GoogleCloudPlatform / flink-on-k8s-operator

[DEPRECATED] Kubernetes operator for managing the lifecycle of Apache Flink and Beam applications.
Apache License 2.0
658 stars 266 forks source link

Improve submitting/tracking job and fix job recovery bug #372

Closed elanv closed 3 years ago

elanv commented 3 years ago

This PR improves submitting/tracking job and fixes job recovery bugs. I made this PR for now because there are some changes and contents to discuss. (It still works even though there are some minor works.)

Changes

Discussion

About pyFlink support: REST API does not support python job submission at this time. There is a related PR in upstream, but it seems no further progress (https://github.com/apache/flink/pull/8532#issuecomment-730962739). If we need to support pyFlink now, we need to change the job submitter to use flink CLI, which requires a change in implementation because Flink CLI does not allow specifying the ID of the job to submit. (In this case, we could make the job submitter with two containers like submitter containers and result containers - result container writes the job ID to output log and the operator reads it.)
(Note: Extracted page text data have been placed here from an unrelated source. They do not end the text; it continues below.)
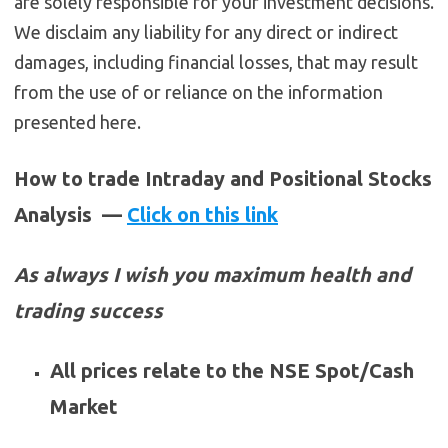
are solely responsible for your investment decisions.
We disclaim any liability for any direct or indirect
damages, including financial losses, that may result
from the use of or reliance on the information
presented here.
How to trade Intraday and Positional Stocks
Analysis —
Click on this link
As always I wish you maximum health and
trading success
All prices relate to the NSE Spot/Cash
Market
elanv commented 3 years ago

I thought about it more, but it would be nice to implement it by using CLI and getting the ID via the pod log. It is better to apply the REST API method later. What do you think? @functicons

functicons commented 3 years ago

Thanks for the PR! I will need a few days before getting back to you.

functicons commented 3 years ago

it would be nice to implement it by using CLI and getting the ID via the pod log. It is better to apply the REST API method later.

@elanv what's the reason behind it? I feel getting ID from the pod log is unreliable.

For PyFlink, we don't have to support it now, but it would be nice if the upstream Flink CLI could be improved to accept client specified ID. I guess the implementation should be easy. That way Flink CLI could be used for both. Or we could wait for https://github.com/apache/flink/pull/8532#issuecomment-730962739 to be resolved before adding PyFlink support.

elanv commented 3 years ago

It's not now, but I've found out because I need to support pyFlink later and it was mentioned in another issue. (Anyway, I found it's better to use the container termination message recorded in the Pod resource instead of requesting log to running Pod.)

If we can wait for support from upstream, I would like to finish the remaining work of this PR and ask you to review again.

functicons commented 3 years ago

Seems the problem for now is about whether PyFlink support is a priority, I don't have a preference, but if you think it is important, then it is okay to first use CLI and getting the ID via the pod log.

elanv commented 3 years ago

Replaced with #379